OTTAWA - Le Directeur parlementaire du budget (DPB) estime qu'un crédit d'impôt de 550 millions $ destiné aux petites entreprises ne créera que 200 emplois l'an prochain et 600 en 2016, mais que le gel à un niveau élevé des taux de cotisation à l'assurance-emploi supprimera 10 000 emplois pendant cette même période.

Dans son plus récent rapport, le DPB estime que le crédit d'impôt, annoncé par le gouvernement conservateur en septembre dernier, se traduira au net par l'ajout de 1000 «années-emplois», à un coût annuel de 555 000 $ chacune.

Par ailleurs, le DPB prévient que «le gel des taux (de cotisation à l'assurance-emploi) à 1,88 $ pour 2015 et 2016 signifie que les cotisations seront plus importantes que ce qui est nécessaire pour couvrir les dépenses du régime». Ce gel aura pour effet de supprimer l'équivalent de 2000 emplois à temps plein en 2015 et 8000 autres en 2016, écrit le DPB.
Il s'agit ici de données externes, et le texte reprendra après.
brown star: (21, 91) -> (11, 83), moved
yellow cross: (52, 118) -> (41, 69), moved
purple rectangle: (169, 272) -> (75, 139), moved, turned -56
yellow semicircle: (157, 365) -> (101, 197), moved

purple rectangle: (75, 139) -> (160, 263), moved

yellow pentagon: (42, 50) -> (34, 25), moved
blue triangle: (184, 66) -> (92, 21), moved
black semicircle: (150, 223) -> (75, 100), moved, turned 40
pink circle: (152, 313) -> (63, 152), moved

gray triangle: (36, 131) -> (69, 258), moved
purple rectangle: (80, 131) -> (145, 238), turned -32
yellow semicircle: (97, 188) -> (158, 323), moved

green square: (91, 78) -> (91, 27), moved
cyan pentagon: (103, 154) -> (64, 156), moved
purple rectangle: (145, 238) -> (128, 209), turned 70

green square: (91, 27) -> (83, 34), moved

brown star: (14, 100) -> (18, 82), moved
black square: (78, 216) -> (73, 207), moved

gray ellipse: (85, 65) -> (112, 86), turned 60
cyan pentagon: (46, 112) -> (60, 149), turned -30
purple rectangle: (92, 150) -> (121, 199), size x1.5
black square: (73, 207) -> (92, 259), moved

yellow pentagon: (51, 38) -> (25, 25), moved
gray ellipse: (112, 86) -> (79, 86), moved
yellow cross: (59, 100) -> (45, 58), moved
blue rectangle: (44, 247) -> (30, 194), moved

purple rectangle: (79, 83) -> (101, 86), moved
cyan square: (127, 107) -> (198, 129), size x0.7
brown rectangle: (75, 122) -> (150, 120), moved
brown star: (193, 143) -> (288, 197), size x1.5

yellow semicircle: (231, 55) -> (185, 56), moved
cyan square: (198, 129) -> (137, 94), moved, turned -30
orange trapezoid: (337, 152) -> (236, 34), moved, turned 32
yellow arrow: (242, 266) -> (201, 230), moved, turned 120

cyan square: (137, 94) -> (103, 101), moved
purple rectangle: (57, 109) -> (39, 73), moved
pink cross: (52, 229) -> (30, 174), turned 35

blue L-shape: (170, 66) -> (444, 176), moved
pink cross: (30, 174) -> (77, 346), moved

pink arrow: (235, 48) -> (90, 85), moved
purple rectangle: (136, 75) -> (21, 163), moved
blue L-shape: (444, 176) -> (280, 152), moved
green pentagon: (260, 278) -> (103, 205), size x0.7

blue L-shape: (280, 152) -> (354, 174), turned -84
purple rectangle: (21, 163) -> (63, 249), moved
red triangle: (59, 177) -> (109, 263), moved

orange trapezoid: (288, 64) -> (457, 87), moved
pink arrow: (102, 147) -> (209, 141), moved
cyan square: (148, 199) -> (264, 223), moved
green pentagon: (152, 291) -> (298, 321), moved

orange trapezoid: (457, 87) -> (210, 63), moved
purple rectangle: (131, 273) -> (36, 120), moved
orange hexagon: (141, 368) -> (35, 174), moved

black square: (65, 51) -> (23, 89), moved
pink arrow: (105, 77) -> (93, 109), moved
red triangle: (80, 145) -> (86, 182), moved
Le DPB calcule que les taux de cotisation à l’assurance-emploi dépasseront le taux d’équilibre de 13 cents et 28 cents en 2015 et 2016, respectivement. Ils seront ensuite de 13 et 12 cents inférieurs au taux d’équilibre en 2017 et 2018, de manière à éliminer l’excédent cumulatif au compte des opérations de l’assurance-emploi.

Le gouvernement conservateur a annoncé le 11 septembre dernier l’instauration du crédit pour l’emploi visant les petites entreprises, auquel sont admissibles tous les employeurs qui versent des cotisations annuelles d’assurance-emploi inférieures à 15 000 $. Le gouvernement a précisé que ce crédit lui coûterait 550 millions $ au cours des deux prochaines années.

La Fédération canadienne de l'entreprise indépendance (FCEI), qui avait salué la mesure lors de son annonce, estimait alors qu'elle «pourrait permettre de créer quelque 25 000 années-personnes d'emplois au cours des prochaines années».

Le ministre des Finances, Joe Oliver, n'avait pas avancé d'estimations en annonçant la mesure.

Mais d'autres voix soutenaient qu'Ottawa aurait dû plutôt réduire immédiatement les taux de cotisations, afin d'aider toutes les entreprises et tous les travailleurs. Cette baisse des cotisations sera appliquée en 2017, a prévenu le gouvernement fédéral.

Le président et chef de la direction de la FCEI, Dan Kelly, s'est montré perplexe, jeudi, face aux estimations du DPB. «On parle ici d'un demi-milliard de dollars réinjectés dans l'économie grâce, essentiellement, à la réduction d'une taxe sur la masse salariale — la taxe la plus nocive pour les PME (...) Ça doit bien avoir plus d'impact que ça!», a-t-il soutenu lors d'un entretien.

L'opposition aux Communes s'est empressée de brandir le rapport du DPB pour accuser le gouvernement conservateur.

«Les libéraux et les conservateurs ont à de nombreuses reprises abusé de la caisse d'assurance-emploi, qui appartient aux travailleurs et aux employeurs», a indiqué le porte-parole néo-démocrate en matière de finances, Nathan Cullen. «Les conservateurs se servent maintenant de ces fonds pour offrir aux grandes sociétés un crédit qui ne fera pas ce pour quoi il a été mis sur pied: créer davantage d'emplois pour les Canadiens.»

Son collègue Robert Aubin, porte-parole en matière d'assurance-emploi, a soutenu de son côté que «plutôt que de mettre sur pied un crédit qui ne sert à rien, les conservateurs devraient se servir du surplus de la caisse pour pallier les lacunes de l'assurance-emploi afin que tous les Canadiens puissent en bénéficier».

Le porte-parole libéral, Scott Brison, a soutenu que «les conservateurs maintiennent les taux de cotisation à l'assurance-emploi à des niveaux élevés pour équilibrer les budgets à l'approche des élections et pour financer des programmes destinés à recueillir des votes».